Several years ago, doctors told him he had prostate cancer. He submitted to radiation treatment, five days a week, four straight months.

He never missed work.

Though more industrious than most people, Green isn't alone, for as technology and globalization take their toll

Today, a shrinking share of Americans are working middle-class jobs, and collectively, they earn less of the nation’s income than they used to. In 1981, according to the Pew Research Center, 59 percent of American adults were classified as “middle income” — which means their household income was between two-thirds and double the nation’s median income. By 2011, it was down to 51 percent. In that time, the “middle” group’s share of the national income pie fell from 60 percent to 45 percent.

There are other indications America's exceptionalism is winding down, just as- not coincidentally- Republicans have been ramping up the rhetoric.  Fox News recently reported

The Defense Department is taking another look at the military prison in Kansas and the Navy Brig in South Carolina as it evaluates potential U.S. facilities to house detainees from the prison at Guantanamo Bay, Cuba, part of the Obama administration's controversial push to close the detention center.

Navy Capt. Jeff Davis, a Pentagon spokesman, said a team was surveying the Disciplinary Barracks at Fort Leavenworth on Friday and will do a similar assessment at the Naval Consolidated Brig in Charleston later this month. Davis said the team will assess the costs associated with construction and other changes that would be needed in order to use the facility to house the detainees as well as conduct military commission trials for those accused of war crimes.

The closure of the Guantanamo Bay detention center has been a top priority for President Barack Obama, who pledged on his first day in office to shut it down. But that effort has faced persistent hurdles, including staunch opposition from Republicans and some Democrats in Congress and ongoing difficulties transferring out the dozens of detainees who have been cleared to leave.

Officials have to identify countries to take the detainees and must get assurances that they will be appropriately monitored and will not pose a security threat.

About 52 of the 116 current detainees have been cleared for release, but Defense Secretary Ash Carter and his predecessors have made it clear they will not release any detainees until they have all the needed security assurances.
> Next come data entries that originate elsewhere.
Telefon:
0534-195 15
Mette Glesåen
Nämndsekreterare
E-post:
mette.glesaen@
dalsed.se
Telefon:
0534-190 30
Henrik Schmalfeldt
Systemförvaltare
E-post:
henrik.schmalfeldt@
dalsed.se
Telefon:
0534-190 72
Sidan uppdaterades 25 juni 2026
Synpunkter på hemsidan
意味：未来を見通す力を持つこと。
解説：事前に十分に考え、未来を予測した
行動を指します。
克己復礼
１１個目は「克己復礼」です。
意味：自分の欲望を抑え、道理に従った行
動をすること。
The remaining 64 have been deemed too dangerous to be released.

The inmates are not going to be set free, merely transferred. Nonetheless

Lawmakers from Kansas on Friday quickly denounced the survey.

In a letter to Carter, Sen. Pat Roberts, R-Kan., said he has consistently objected "to the idea of moving these terrorists to the mainland, and more especially to Kansas. I will continue to be a vocal and staunch advocate against closing our current detainment facilities due to the high security risks and economic waste doing so would cost the American public."
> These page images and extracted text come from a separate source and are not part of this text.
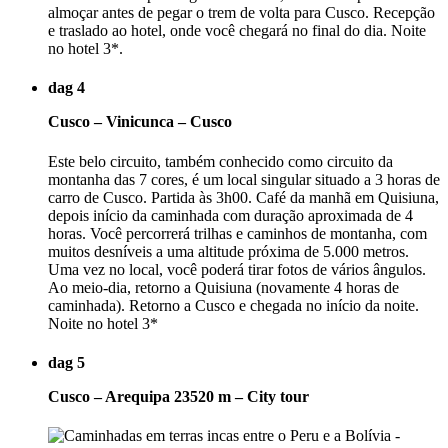
almoçar antes de pegar o trem de volta para Cusco. Recepção
e traslado ao hotel, onde você chegará no final do dia. Noite
no hotel 3*.
dag 4
Cusco – Vinicunca – Cusco
Este belo circuito, também conhecido como circuito da
montanha das 7 cores, é um local singular situado a 3 horas de
carro de Cusco. Partida às 3h00. Café da manhã em Quisiuna,
depois início da caminhada com duração aproximada de 4
horas. Você percorrerá trilhas e caminhos de montanha, com
muitos desníveis a uma altitude próxima de 5.000 metros.
Uma vez no local, você poderá tirar fotos de vários ângulos.
Ao meio-dia, retorno a Quisiuna (novamente 4 horas de
caminhada). Retorno a Cusco e chegada no início da noite.
Noite no hotel 3*
dag 5
Cusco – Arequipa 23520 m – City tour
He said Leavenworth is not the right location because it sits on the Missouri River, "providing terrorists with the possibility of covert travel underwater and attempting access to the detention facility."

Sen. Jerry Moran, R-Kan., said, "Terrorists should not be living down the road from Fort Leavenworth - home to thousands of Army soldiers and their families, as well as military personnel from across the globe who study at the Intellectual Center of the Army."
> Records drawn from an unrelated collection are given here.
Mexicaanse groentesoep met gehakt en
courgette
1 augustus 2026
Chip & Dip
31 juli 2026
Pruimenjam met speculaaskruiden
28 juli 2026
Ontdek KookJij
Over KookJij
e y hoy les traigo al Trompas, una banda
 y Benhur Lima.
That would be Leavenworth Kansas (the most famous inmate incarcerated there, below) "a city of 35,000 just west of Kansas City, Missouri – has had an ominous place in pop culture. The name alone conjures images of chain gangs of prisoners in zebra-striped uniforms cracking rocks with pickaxes — all under the gaze of cold-eyed guards atop watch towers."  However, the American military, according to two Kansan members of the US House of Representatives, might not be able to maintain security there.

As Sullivan notes, today

America is in retreat. Its dreams are shriveled. Instead of investing in public infrastructure like aqueducts, highways and bridges, we watch ours collapse as China’s rise. In Washington, pundits and politicians wring their hands over nickels and dimes for Americans while spending hundreds of billions of deficit dollars to maintain a global empire. Almost 900 overseas military bases? Was that our Founders’ vision of greatness?